|Ph.D Student||Schejter Bar-Noam Adi|
|Subject||Cellular-Resolution Neurophotonic Interfaces with the|
|Department||Department of Biomedical Engineering||Supervisor||PROF. Shy Shoham|
|Full Thesis text|
Retinal prostheses for patients suffering from outer-retinal degenerative diseases bypass the degenerated light-sensing photoreceptor cell layer and interface directly with surviving retinal neurons in order to generate meaningful percepts downstream in the brain. Recently, we introduced holographic optogenetic photo-stimulation as a powerful excitation strategy that can be used to selectively control large retinal neuronal populations with high temporal precision and efficient use of light. However, the early demonstrations were performed in isolated retinas and further understanding of this approach requires its application in the intact retina or in downstream visual processing stations in the brain, where image integration can be studied.

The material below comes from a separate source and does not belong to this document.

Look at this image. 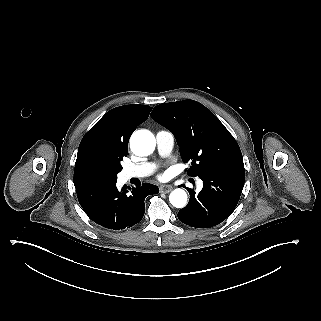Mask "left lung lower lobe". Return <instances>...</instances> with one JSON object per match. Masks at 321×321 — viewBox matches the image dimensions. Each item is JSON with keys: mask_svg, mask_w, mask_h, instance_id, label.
Segmentation results:
<instances>
[{"mask_svg": "<svg viewBox=\"0 0 321 321\" xmlns=\"http://www.w3.org/2000/svg\"><path fill=\"white\" fill-rule=\"evenodd\" d=\"M197 176L203 181V189L196 194L183 185L190 193V201L178 212V218L192 227H212L234 211L244 186V163L243 160L219 163Z\"/></svg>", "mask_w": 321, "mask_h": 321, "instance_id": "obj_1", "label": "left lung lower lobe"}]
</instances>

Here, we present an all-optical bidirectional neural interface for targeting multiple optogenetically-expressing mouse retinal ganglion cells in-vivo with cellular resolution holographic patterns, while concurrently imaging responses using calcium indicators expressed in the retina or visual cortex. With the aid of detailed optical modeling, we developed and characterized a suite of complementary solutions for both identifying single retinal cells and targeting them with cellular-dimension holographic patterns. Moreover, combining these solutions with a multiphoton microscope enables precise spatiotemporal holographic photo-stimulation of the retina while imaging functional responses to artificial stimulation in cortical or retinal circuits. Notably, we were able to demonstrate functional two-photon calcium imaging of the mouse retina in vivo for the first time.
Our all-optical system enables to directly investigate the ability to translate results obtained in isolated retinas to an in vivo setting. Furthermore, utilizing advanced holographic projection capabilities for studying neuronal network activity and connectivity, offers a wide range of applications for shedding new light on fundamental problems in visual neuroscience research and potentially in medical applications.